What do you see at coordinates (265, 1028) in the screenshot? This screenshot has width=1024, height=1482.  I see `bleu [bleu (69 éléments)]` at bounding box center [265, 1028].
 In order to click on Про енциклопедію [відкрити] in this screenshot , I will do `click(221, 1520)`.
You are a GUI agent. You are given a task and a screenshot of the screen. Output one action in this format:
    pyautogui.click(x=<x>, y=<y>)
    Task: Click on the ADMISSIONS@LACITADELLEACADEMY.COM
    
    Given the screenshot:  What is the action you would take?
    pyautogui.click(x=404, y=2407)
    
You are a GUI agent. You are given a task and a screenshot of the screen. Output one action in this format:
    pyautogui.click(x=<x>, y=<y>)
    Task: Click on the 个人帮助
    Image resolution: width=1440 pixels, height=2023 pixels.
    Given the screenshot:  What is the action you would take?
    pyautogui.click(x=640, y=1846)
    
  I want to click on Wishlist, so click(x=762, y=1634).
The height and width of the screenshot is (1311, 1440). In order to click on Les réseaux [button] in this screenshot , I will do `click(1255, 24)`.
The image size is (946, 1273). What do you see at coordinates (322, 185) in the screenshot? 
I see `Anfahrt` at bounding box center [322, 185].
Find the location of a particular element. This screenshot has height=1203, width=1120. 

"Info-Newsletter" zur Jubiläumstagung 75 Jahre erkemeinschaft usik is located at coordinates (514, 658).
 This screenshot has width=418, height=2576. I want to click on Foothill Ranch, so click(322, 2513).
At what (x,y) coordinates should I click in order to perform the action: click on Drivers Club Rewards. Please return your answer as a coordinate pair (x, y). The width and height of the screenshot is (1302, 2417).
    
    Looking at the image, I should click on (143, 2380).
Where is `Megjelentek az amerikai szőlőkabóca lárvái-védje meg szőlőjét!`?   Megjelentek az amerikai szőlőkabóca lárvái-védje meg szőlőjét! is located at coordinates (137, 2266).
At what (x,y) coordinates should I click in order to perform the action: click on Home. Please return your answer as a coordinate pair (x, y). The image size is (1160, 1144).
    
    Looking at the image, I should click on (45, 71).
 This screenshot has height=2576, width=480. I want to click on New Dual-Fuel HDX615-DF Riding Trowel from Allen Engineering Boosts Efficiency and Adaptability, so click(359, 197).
****************************************
[Problem description]: Every record above is to be copied exactly.

[Output of the task]:
What do you see at coordinates (265, 1028) in the screenshot? This screenshot has width=1024, height=1482.  I see `bleu [bleu (69 éléments)]` at bounding box center [265, 1028].
 In order to click on Про енциклопедію [відкрити] in this screenshot , I will do `click(221, 1520)`.
You are a GUI agent. You are given a task and a screenshot of the screen. Output one action in this format:
    pyautogui.click(x=<x>, y=<y>)
    Task: Click on the ADMISSIONS@LACITADELLEACADEMY.COM
    
    Given the screenshot:  What is the action you would take?
    pyautogui.click(x=404, y=2407)
    
You are a GUI agent. You are given a task and a screenshot of the screen. Output one action in this format:
    pyautogui.click(x=<x>, y=<y>)
    Task: Click on the 个人帮助
    Image resolution: width=1440 pixels, height=2023 pixels.
    Given the screenshot:  What is the action you would take?
    pyautogui.click(x=640, y=1846)
    
  I want to click on Wishlist, so click(x=762, y=1634).
The height and width of the screenshot is (1311, 1440). In order to click on Les réseaux [button] in this screenshot , I will do `click(1255, 24)`.
The image size is (946, 1273). What do you see at coordinates (322, 185) in the screenshot? 
I see `Anfahrt` at bounding box center [322, 185].
Find the location of a particular element. This screenshot has height=1203, width=1120. 

"Info-Newsletter" zur Jubiläumstagung 75 Jahre erkemeinschaft usik is located at coordinates (514, 658).
 This screenshot has width=418, height=2576. I want to click on Foothill Ranch, so click(322, 2513).
At what (x,y) coordinates should I click in order to perform the action: click on Drivers Club Rewards. Please return your answer as a coordinate pair (x, y). The width and height of the screenshot is (1302, 2417).
    
    Looking at the image, I should click on (143, 2380).
Where is `Megjelentek az amerikai szőlőkabóca lárvái-védje meg szőlőjét!`?   Megjelentek az amerikai szőlőkabóca lárvái-védje meg szőlőjét! is located at coordinates (137, 2266).
At what (x,y) coordinates should I click in order to perform the action: click on Home. Please return your answer as a coordinate pair (x, y). The image size is (1160, 1144).
    
    Looking at the image, I should click on (45, 71).
 This screenshot has height=2576, width=480. I want to click on New Dual-Fuel HDX615-DF Riding Trowel from Allen Engineering Boosts Efficiency and Adaptability, so click(359, 197).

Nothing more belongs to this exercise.